▶ What this task involves
Counting every line in the entries below where the word "Наукові" occurs, report how many there are. Give only that number.

=== Begin Enclosure ===

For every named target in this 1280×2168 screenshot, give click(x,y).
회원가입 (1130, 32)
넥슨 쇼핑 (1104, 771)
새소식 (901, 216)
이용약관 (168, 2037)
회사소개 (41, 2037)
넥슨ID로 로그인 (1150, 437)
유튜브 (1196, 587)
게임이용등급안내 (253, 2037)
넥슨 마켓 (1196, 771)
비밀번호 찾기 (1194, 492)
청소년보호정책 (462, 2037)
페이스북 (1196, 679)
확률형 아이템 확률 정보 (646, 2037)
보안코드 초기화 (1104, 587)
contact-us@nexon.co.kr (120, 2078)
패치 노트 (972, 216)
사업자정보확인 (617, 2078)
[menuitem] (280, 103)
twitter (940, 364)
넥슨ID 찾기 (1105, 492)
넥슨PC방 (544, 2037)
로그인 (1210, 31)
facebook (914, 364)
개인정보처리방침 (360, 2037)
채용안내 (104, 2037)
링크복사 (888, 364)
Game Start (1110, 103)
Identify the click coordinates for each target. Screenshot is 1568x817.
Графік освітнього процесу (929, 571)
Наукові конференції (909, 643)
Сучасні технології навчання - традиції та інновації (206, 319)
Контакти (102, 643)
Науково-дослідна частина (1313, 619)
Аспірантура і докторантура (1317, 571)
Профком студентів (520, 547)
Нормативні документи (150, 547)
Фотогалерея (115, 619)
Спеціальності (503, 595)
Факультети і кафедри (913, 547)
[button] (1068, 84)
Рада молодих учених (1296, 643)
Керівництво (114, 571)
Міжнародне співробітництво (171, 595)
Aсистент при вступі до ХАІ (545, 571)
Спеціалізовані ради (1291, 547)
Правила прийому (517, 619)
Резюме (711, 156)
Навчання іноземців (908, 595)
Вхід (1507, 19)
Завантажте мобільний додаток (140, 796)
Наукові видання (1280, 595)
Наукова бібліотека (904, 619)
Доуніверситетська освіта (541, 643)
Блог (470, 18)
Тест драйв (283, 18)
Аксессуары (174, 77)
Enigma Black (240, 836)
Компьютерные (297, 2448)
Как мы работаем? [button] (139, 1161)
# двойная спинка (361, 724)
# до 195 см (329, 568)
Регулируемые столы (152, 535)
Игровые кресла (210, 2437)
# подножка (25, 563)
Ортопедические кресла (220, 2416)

=== End Enclosure ===

▶ Exercise response
2